After creating a new cluster, you see a clusterId (A or B) assigned to each row in the new ClusterSheet. By analyzing the clusters created, you can discover the profile of unsuccessful contacts. For example, in the Purchased worksheet of the Result for Unsuccessful workbook (in the Clustering folder) this analysis includes leveraging the Datameer functions as follows: (1) GROUPBY the column ClusterId, (2) GROUPBY the column PurchasedProduct, and (3) GROUPCOUNT.

See the Result for Unsuccessful workbook for a summary of analyses done. After doing analysis on the clusters (as seen in the Result for Unsuccessful workbook) the following conclusions can be made:

  1. Most did not purchase a product from the bank.
  2. Since most did not purchase a product from the bank, the profile of an unsuccessful contact is seen in the infographic below.  
  3. The biggest difference between clusters A and B had to do with the activities the bank executed. A business person could conclude that regardless of what the bank did, the contacts with the profile described in the infographic did not end up buying a product from the bank.

.

Now you can analyze successful contacts. To do that, you can filter the demo data set in the Clustering folder. Filter so that only the rows where PurchasedProduct is true appear. See the Results for Successful workbook for an example. After leveraging the same functions described above to analyze the data, you see a profile of the successful contact. The results are summarized in the infographic as seen below.

 

 

Decision tree

The general bank data is loaded into a workbook and analyzed with the decision tree tool. This tool gives a visual representation of the criteria that lead to a certain outcome.

The bank wants to find the major indicators that lead a customer to purchase a product. For the following decision tree, the target PurchasedProducts was used along with all of the bank's customer information.

The results pinpoint the major junctions where a critical decision was made to whether the product was purchased or not. 

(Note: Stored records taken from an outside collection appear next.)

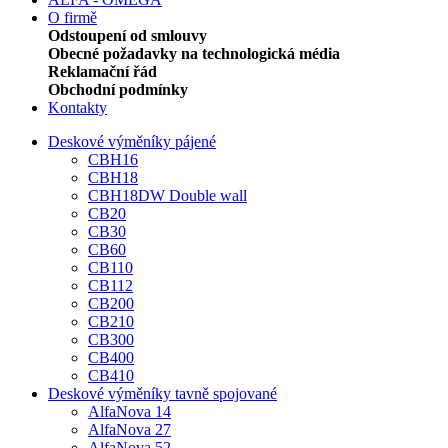
O firmě
Odstoupení od smlouvy
Obecné požadavky na technologická média
Reklamační řád
Obchodní podmínky
Kontakty
Deskové výměníky pájené
CBH16
CBH18
CBH18DW Double wall
CB20
CB30
CB60
CB110
CB112
CB200
CB210
CB300
CB400
CB410
Deskové výměníky tavně spojované
AlfaNova 14
AlfaNova 27
AlfaNova 52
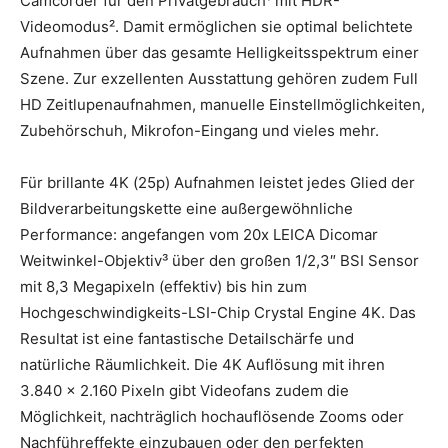
Camcorder für den Privatgebrauch¹ mit HDR-
Videomodus². Damit ermöglichen sie optimal belichtete
Aufnahmen über das gesamte Helligkeitsspektrum einer
Szene. Zur exzellenten Ausstattung gehören zudem Full
HD Zeitlupenaufnahmen, manuelle Einstellmöglichkeiten,
Zubehörschuh, Mikrofon-Eingang und vieles mehr.
Für brillante 4K (25p) Aufnahmen leistet jedes Glied der
Bildverarbeitungskette eine außergewöhnliche
Performance: angefangen vom 20x LEICA Dicomar
Weitwinkel-Objektiv³ über den großen 1/2,3″ BSI Sensor
mit 8,3 Megapixeln (effektiv) bis hin zum
Hochgeschwindigkeits-LSI-Chip Crystal Engine 4K. Das
Resultat ist eine fantastische Detailschärfe und
natürliche Räumlichkeit. Die 4K Auflösung mit ihren
3.840 x 2.160 Pixeln gibt Videofans zudem die
Möglichkeit, nachträglich hochauflösende Zooms oder
Nachführeffekte einzubauen oder den perfekten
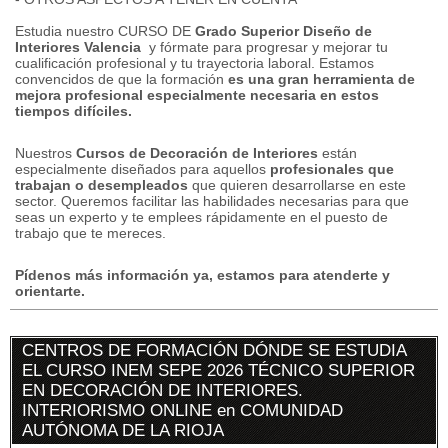
Estudia nuestro CURSO DE
Grado Superior Diseño de
Interiores Valencia
y fórmate para progresar y mejorar tu
cualificación profesional y tu trayectoria laboral.
Estamos
convencidos de que la formación
es una gran herramienta de
mejora profesional especialmente necesaria en estos
tiempos difíciles.
Nuestros
Cursos de Decoración de Interiores
están
especialmente diseñados para aquellos
profesionales que
trabajan o desempleados
que quieren desarrollarse en este
sector.
Queremos facilitar las habilidades necesarias para que
seas un experto y te emplees rápidamente en el puesto de
trabajo que te mereces.
Pídenos más información ya, estamos para atenderte y
orientarte.
CENTROS DE FORMACIÓN DÓNDE SE ESTUDIA
EL CURSO INEM SEPE 2026 TÉCNICO SUPERIOR
EN DECORACIÓN DE INTERIORES.
INTERIORISMO ONLINE en COMUNIDAD
AUTÓNOMA DE LA RIOJA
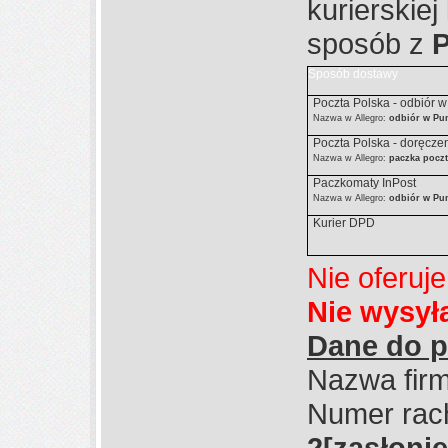
kurierskiej
sposób z
Sposób dostawy
Poczta Polska - odbiór 
Nazwa w Allegro:
odbiór w Pu
Poczta Polska - doręcze
Nazwa w Allegro:
paczka pocz
Paczkomaty InPost
Nazwa w Allegro:
odbiór w Pun
Kurier DPD
Nie oferuj
Nie wysy
Dane do p
Nazwa firm
Numer rac
2
[zasłonię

In the example below, the data shows that when the bank spent between 645 and 780 seconds on the phone with a customer (duration) and the balance in their account was under $9, then 66.66% of 6 contacts ended up not buying a product from the bank.

Recommendations

The recommendation engine automatically predicts the interests of a person based on historical observations of other people’s interests.

The user data, product data, and user product ratings are all added to a Datameer workbook. The recommendations tool requires users, products, and how those customers rate the products. This example is looking for the single most recommended product for each user.

After the recommendations tool has completed the calculation a new worksheet is created showing the top rated product for each of the users.

Further analysis can be made by joining worksheets. The resulting worksheet shows in detail, the top recommended item for each user and how likely that user is to be interested in the recommended product.